Forum: GNU Radio Upgrade (downgrade?) to a Q6600 CPU

Announcement (2017-05-07): www.ruby-forum.com is now read-only since I unfortunately do not have the time to support and maintain the forum any more. Please see rubyonrails.org/community and ruby-lang.org/en/community for other Rails- und Ruby-related community platforms.
Marcus D. Leech (Guest)
on 2008-12-10 20:23
(Received via mailing list)
I've been running my radio astronomer receiver software for a couple of
years on a Dual-core Pentium P25 CPU, with
  2GB of 533 Ram, with the CPU clocked at 3.2Ghz.   This has allowed me
to do 8Mhz dual-polarization continuum and
  spectrum, with very few overruns (uOuOuO)

I "upgraded" this system to a Quad-core Q6600, with 4Gb of 667Mhz
ram.    It's only able to do 4.5Mhz in situations where
  the previous system could handle 8Mhz.  This is, of course, a big
disappointment, since I was hoping that multiple cores
  would increase the ability for me to add more complex signal
processing, but maintain the same bandwidth as the old system.

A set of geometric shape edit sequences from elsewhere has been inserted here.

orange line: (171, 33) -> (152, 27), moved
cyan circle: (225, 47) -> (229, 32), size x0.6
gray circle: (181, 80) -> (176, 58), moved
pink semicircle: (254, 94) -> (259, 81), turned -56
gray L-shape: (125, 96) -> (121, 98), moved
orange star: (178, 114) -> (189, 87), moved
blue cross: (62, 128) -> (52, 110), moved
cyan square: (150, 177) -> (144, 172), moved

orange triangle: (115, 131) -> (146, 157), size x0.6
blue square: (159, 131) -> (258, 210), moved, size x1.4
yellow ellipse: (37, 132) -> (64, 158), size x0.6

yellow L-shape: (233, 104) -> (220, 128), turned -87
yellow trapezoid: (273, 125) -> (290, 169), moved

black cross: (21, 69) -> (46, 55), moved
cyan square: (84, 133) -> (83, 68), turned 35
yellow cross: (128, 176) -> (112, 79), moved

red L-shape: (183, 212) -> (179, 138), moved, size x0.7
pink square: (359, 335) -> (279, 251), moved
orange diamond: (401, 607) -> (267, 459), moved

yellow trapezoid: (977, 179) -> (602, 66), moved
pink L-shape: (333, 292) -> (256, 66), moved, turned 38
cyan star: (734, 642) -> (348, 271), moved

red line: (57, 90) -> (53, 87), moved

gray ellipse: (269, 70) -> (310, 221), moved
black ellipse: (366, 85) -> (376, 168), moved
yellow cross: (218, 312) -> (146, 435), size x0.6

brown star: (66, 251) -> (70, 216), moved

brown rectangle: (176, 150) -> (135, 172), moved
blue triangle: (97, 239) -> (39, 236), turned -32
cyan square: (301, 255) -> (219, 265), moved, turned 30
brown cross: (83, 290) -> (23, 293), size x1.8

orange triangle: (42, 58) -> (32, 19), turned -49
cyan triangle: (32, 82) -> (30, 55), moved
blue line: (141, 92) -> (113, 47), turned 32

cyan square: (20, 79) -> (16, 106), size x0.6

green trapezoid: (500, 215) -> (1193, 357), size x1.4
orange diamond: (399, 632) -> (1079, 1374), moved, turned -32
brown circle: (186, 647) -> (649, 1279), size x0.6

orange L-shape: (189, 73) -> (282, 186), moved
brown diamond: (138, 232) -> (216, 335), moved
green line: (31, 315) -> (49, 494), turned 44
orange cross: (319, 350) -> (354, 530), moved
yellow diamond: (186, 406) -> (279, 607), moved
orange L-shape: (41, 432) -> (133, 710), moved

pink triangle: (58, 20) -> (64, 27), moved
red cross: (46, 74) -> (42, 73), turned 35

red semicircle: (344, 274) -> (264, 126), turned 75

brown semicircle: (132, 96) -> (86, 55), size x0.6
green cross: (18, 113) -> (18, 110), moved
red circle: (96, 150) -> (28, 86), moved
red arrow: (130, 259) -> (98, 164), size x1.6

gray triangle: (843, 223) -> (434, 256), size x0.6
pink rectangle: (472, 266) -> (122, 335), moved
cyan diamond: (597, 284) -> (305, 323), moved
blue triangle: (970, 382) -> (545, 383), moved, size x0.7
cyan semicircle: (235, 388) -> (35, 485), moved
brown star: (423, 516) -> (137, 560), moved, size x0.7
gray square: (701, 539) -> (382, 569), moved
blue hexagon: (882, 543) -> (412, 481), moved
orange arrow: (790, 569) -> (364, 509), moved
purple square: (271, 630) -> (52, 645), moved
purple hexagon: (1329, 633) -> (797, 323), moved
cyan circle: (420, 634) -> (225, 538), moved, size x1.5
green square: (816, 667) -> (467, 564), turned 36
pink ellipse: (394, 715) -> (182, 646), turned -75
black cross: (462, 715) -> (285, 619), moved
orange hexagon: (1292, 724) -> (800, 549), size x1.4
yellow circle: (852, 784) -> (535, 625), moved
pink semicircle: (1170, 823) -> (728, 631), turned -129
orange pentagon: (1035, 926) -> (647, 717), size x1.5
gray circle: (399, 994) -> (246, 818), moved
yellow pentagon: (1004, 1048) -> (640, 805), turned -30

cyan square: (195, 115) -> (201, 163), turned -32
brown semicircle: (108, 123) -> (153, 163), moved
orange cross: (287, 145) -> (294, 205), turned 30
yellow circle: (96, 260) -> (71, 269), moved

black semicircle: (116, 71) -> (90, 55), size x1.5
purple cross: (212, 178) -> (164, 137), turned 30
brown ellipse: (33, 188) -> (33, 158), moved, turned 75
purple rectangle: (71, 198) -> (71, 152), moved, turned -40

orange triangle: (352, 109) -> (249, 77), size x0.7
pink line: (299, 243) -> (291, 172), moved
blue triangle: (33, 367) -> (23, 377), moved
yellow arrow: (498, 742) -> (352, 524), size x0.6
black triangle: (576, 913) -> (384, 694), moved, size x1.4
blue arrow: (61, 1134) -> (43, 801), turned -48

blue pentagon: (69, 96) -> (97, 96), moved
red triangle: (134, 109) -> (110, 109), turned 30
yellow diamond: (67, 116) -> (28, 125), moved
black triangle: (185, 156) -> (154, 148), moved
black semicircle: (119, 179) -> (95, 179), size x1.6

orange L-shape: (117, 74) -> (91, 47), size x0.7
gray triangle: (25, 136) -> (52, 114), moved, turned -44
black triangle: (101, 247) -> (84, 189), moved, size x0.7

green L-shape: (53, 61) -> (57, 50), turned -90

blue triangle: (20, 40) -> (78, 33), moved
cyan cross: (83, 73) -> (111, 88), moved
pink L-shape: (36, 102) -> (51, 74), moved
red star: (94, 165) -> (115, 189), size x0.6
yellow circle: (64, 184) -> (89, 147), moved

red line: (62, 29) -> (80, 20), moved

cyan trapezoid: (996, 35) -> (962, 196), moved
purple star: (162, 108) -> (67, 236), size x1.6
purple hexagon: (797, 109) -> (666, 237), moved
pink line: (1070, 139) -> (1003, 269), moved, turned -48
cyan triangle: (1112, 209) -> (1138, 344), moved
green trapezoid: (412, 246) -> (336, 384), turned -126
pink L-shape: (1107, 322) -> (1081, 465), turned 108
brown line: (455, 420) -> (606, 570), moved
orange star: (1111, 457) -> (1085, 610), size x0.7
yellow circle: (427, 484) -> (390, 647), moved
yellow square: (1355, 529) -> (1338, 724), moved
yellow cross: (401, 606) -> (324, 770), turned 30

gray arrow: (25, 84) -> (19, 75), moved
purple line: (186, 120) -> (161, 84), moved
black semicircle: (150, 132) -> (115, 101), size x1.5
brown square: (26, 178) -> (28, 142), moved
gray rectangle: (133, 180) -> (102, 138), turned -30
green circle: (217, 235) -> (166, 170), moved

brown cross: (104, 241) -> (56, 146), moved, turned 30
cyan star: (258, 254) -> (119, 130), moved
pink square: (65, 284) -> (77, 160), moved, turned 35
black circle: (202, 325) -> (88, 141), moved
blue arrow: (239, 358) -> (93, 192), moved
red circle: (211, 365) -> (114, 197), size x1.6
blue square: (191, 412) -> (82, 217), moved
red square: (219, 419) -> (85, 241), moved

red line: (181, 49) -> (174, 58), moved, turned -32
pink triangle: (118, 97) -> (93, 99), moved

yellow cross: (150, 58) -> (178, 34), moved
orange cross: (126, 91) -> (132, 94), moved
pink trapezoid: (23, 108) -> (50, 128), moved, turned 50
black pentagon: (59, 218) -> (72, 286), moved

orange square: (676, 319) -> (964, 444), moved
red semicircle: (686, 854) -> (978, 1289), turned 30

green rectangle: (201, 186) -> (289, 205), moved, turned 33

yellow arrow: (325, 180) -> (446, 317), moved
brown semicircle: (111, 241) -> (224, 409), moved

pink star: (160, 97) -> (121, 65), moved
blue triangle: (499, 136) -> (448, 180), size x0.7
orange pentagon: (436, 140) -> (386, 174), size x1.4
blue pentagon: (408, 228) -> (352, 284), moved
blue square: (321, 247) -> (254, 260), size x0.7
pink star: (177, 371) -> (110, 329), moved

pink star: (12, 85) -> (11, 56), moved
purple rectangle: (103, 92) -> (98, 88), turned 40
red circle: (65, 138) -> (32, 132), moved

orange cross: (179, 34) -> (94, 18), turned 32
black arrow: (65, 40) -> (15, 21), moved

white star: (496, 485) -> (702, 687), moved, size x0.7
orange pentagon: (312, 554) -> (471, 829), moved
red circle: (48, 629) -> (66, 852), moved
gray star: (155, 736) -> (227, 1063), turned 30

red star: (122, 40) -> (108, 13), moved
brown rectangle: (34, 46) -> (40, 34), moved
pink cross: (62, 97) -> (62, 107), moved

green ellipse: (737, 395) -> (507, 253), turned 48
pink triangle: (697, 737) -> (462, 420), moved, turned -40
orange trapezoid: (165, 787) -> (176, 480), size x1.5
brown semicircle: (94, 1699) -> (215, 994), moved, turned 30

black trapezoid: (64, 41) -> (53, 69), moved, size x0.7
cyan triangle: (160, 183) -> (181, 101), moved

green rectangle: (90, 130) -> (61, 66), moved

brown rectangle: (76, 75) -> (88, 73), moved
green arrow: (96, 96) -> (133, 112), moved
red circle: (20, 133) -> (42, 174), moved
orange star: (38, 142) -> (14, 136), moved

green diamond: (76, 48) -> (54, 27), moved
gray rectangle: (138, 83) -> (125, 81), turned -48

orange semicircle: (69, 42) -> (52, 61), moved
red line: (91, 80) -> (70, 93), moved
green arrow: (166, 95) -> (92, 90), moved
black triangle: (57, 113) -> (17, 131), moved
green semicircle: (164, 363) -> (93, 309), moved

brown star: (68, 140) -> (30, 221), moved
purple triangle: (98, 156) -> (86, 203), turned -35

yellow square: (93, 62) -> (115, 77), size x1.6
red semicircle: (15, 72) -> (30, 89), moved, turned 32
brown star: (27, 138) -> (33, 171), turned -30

Apart from the obvious hardware upgrades (move to a MOBO that can
overclock the Q6600 into the 3Ghz region, and use
  dual-channel RAM), are there software tweaks (I'm thinking
particularly of USB buffering or something) that would allow me to get
better
  performance, without overruns?

Note that I'm using the latest trunk code, as of a few days ago.

--
Marcus L.
Principal Investigator, Shirleys Bay Radio Astronomy Consortium
http://www.sbrac.org
Bob McGwier (Guest)
on 2008-12-10 22:00
(Received via mailing list)
Are you taking full advantage of the multi threading now available?  Are
you
running a 64 bit version of Linux?

Have you tried compiling GnuRadio with the following flags?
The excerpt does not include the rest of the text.